For a long time one could count the number of hotel resorts on the outskirts of O'ahu-two. The super-resorts in Kapolei have squashed that number. Two magnificent, or atrocious, depending on your point of view, hotel resorts offer a secluded, hyper-inclusive vacation spot just far enough away from everything to feel like their own islands.
The latest is Disney's Aulani resort. Designed, as Disney will do, to be the most perfect, manufactured island wonderland in the entire chain of Hawaiian Islands. To be fair, it is an architectural, design and engineering accomplishment that stuns and absorbs.
Between the lush pools, spa facilities, lavish landscaped grounds and oceanfront views, it is easy to forget that the real island is a few miles down the road. It rushes by in sometimes traffic-clogged freeways to work; pulls into the parking lot at Target for diapers or a special on toothpaste, and buys bulk ground beef and yes, Spam at Costco.
This is the point of course: Only the storybook image of Hawaii shall pass. Disney's Aulani even perpetuates their own Hawaiian cartoon storybook theme with "Aunty's House," a place for children (and adults if they like) to explore Hawaiian culture with the always smiling and generically named 'Aunty."
In Hawaii, you call just about every older woman you know, but may or may not have relations to, as 'Aunty' out of respect, and Uncle for the male gender. It is hard to define exactly what this broad stereotype perpetuated at the Aulani does to the local Hawaiian's temperament; maybe nothing at all. Much of the commercialism mainlanders are quick to get their hackles raised over is shrugged off by locals.
Sitting in one of these super-resorts for part of our last visit, I remember at least one reason this is true. "Brudda, whatevahs. Betta they stay in Waikiki, so we nevah haf to see 'um." Maybe that's an exact quote; there were many like it in our years living on this island. There were just as many open doors and friends that became like family. Hawaii's constant contrast.
Below: Pictures of Hawaii?
Pictures from the Ko'olina super resort. If this is what you came for, you don't have to leave this place to get it. These are islands within the island, and they encourage you to stay. If seeing the nitty gritty and experiencing the uber-flavors of Hawaii is not a priority, why not?
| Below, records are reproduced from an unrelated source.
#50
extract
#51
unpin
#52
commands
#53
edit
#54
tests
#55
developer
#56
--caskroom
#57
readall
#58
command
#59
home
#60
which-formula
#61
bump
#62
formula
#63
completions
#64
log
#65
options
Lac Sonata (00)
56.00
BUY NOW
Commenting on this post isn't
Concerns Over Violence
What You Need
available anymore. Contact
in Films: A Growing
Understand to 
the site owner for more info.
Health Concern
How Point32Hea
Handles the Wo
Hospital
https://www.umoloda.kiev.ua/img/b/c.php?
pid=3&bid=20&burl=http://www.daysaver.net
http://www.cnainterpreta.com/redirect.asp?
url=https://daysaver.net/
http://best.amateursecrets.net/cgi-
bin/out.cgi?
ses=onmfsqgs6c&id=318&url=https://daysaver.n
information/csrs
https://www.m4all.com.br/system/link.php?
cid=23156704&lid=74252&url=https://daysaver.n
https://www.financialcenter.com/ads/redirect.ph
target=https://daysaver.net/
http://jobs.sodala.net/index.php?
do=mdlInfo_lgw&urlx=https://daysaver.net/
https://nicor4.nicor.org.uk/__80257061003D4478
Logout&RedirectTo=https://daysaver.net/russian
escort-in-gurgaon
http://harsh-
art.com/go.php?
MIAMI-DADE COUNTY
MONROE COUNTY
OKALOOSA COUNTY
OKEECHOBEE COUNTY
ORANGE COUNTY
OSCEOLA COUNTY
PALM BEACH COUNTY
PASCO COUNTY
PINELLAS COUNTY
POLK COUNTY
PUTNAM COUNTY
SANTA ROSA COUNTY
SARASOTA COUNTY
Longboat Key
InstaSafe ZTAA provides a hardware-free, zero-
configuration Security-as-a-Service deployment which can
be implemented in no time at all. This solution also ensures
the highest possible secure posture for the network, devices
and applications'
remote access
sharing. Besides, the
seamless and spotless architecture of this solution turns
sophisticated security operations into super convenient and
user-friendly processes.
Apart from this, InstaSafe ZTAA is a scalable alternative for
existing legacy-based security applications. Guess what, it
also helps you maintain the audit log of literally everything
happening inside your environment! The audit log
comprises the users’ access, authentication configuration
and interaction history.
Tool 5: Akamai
It is just as easy to throw yourself into local culture and avoid the mega-spa-resorts, Waikiki and anything remotely luau related. This is too easy, and you will save hundreds, nay, perhaps thousands by digging in deeper.
The 'real' Hawaii is still there. In fact it never left. It is what it has become; like everything in life, it evolves and adapts.
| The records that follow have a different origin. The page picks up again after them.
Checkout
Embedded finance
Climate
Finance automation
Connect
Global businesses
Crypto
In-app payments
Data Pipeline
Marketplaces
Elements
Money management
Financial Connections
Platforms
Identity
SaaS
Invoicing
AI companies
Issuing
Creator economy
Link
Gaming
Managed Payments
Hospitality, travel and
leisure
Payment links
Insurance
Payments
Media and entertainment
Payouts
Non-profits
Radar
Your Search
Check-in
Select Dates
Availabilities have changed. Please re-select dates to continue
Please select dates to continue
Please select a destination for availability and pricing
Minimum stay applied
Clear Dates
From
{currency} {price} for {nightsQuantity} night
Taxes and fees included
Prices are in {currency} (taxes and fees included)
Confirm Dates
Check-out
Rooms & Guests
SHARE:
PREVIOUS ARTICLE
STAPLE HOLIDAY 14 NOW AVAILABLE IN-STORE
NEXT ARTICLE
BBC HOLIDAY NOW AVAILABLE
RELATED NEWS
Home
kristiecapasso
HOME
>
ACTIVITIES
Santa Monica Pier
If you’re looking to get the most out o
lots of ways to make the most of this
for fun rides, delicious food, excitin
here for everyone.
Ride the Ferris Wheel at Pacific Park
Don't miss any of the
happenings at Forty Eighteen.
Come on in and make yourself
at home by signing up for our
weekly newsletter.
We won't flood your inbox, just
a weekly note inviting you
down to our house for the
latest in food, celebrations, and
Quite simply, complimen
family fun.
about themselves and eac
These thoughts come to me even as I bask at the pool of the Ko'olina Resort, a bright, rum-soaked mai tai at the table beside me. This is where we chose to spend the last three days of almost two weeks returning to the island we once called Home.
I reflect on the days before, one in particular spent with family (who still live here) at Ali'i Beach Park in Haleiwa. These were our times, our weekends. Barbecuing on a little hibachi at the beach, a quiver of surfboards stacked in a nearby tree or bush. Kids and adults scrambling over the reef to paddle to the break just offshore. Always, always in an untamed location touched just enough by the hand of man to park a car and have a nearby bathroom and shower.
How could we leave this? What would be waiting if we returned? Should I feel guilty about enjoying this resort, knowing what it stands for? What it is?
We ran into Scott Caan, from the modern Hawaii Five-O at Ali'i beach that day, or rather my daughter ran over to play with his dog. Seeing him enjoying his own space, without anyone hounding him, made me think of how absorbed one can become in the lifestyle here.
You learn to be humbled by this place, to appreciate and respect it. If you can do this, it doesn't really matter where you stay or who you are; chances are good the island will welcome you. You can feel free to explore, or free to stay in one place and breathe in the intoxicating air.